### PROBLEM TO WORK ON
Scan the records for the word "mereka". Return each line where it is found.

** Opening PROVIDED RECORDS block **

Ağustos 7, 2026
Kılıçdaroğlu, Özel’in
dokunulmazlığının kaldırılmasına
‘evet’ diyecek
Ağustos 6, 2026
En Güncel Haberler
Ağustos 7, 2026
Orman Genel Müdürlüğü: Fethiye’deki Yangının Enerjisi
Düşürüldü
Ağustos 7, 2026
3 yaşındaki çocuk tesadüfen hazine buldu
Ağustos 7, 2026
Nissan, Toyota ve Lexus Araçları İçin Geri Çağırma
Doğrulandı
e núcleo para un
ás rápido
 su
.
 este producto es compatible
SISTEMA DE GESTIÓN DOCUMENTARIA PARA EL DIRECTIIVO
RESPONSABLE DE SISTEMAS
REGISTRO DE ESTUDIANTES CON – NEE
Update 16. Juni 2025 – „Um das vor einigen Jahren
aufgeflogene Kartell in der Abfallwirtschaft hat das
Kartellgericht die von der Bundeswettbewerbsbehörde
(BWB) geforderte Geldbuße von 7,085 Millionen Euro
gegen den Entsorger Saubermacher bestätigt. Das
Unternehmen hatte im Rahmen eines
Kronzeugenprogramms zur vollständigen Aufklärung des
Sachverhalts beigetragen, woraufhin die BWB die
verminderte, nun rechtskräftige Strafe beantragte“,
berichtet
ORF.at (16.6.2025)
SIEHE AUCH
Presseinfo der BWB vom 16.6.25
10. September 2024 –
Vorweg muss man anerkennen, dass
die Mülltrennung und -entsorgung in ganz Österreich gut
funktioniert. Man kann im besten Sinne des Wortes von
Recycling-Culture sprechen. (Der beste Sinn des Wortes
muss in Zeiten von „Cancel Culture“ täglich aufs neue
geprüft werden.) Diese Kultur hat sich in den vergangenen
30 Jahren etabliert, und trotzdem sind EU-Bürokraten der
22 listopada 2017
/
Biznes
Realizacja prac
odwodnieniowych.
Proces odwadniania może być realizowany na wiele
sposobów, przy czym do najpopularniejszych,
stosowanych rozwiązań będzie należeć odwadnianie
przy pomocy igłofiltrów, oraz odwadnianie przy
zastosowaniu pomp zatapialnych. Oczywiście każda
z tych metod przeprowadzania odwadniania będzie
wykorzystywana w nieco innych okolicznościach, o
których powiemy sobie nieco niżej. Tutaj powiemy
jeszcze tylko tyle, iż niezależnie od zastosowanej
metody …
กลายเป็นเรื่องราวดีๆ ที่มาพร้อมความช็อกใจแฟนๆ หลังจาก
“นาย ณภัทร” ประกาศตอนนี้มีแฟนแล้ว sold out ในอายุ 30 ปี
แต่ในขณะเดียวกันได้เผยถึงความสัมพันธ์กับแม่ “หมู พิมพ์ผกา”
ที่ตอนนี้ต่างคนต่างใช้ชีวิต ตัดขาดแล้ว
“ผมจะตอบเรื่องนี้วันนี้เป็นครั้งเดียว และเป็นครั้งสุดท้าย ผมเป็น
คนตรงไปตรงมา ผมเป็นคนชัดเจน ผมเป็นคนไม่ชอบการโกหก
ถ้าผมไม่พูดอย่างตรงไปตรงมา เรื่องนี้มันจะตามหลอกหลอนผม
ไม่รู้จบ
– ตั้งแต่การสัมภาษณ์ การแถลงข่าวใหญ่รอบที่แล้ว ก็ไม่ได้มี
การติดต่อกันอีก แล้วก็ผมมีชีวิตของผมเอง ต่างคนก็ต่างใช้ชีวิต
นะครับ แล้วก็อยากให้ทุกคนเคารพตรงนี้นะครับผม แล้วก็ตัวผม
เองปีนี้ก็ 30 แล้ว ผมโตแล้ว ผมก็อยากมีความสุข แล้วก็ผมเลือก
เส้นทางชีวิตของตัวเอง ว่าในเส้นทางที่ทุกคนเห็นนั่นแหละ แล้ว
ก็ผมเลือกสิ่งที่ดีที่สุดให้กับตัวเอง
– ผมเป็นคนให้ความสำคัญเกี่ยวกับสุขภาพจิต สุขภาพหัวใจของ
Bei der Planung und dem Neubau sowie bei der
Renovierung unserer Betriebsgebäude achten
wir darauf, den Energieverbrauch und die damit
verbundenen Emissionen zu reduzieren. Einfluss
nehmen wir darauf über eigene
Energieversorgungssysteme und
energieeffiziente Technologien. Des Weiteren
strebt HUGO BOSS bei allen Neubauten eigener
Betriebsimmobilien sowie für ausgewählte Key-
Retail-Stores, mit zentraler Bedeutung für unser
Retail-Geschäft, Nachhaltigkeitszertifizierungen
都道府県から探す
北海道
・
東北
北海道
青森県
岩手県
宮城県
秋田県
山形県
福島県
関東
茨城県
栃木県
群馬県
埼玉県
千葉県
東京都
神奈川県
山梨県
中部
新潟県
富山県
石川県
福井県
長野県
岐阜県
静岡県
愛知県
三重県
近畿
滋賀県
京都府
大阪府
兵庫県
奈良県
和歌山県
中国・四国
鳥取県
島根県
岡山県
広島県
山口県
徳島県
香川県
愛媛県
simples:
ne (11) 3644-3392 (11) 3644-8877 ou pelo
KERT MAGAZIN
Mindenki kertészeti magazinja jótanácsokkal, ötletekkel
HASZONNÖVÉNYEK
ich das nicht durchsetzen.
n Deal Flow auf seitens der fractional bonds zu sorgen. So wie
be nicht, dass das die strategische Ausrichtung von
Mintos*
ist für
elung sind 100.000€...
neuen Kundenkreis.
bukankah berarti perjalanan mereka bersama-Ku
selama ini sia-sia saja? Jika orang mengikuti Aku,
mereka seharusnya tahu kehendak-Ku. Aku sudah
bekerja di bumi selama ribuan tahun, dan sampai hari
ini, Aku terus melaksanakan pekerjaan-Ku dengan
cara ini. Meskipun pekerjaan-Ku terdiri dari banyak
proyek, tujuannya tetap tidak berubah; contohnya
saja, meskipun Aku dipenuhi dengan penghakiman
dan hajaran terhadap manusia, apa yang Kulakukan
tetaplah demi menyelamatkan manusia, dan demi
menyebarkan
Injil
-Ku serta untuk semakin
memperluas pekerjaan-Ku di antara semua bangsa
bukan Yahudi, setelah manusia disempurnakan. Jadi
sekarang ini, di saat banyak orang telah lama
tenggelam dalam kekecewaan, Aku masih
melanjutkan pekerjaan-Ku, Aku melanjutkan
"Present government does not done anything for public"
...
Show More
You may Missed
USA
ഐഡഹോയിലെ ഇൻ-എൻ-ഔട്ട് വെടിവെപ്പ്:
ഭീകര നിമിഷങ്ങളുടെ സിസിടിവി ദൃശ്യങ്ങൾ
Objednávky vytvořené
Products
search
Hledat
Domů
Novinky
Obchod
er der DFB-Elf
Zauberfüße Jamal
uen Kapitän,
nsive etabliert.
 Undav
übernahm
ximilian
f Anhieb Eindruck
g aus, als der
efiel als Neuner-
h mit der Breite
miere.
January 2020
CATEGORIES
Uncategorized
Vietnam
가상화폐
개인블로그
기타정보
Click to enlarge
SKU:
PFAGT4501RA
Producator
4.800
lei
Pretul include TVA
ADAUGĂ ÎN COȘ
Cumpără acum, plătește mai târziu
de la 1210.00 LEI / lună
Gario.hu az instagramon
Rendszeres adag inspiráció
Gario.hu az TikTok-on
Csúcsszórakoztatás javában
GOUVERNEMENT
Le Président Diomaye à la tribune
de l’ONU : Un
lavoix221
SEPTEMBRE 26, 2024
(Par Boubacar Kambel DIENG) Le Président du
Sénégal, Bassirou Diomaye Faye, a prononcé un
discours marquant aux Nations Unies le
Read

** Closing PROVIDED RECORDS block **

### COMPLETED EXERCISE
bukankah berarti perjalanan mereka bersama-Ku
mereka seharusnya tahu kehendak-Ku. Aku sudah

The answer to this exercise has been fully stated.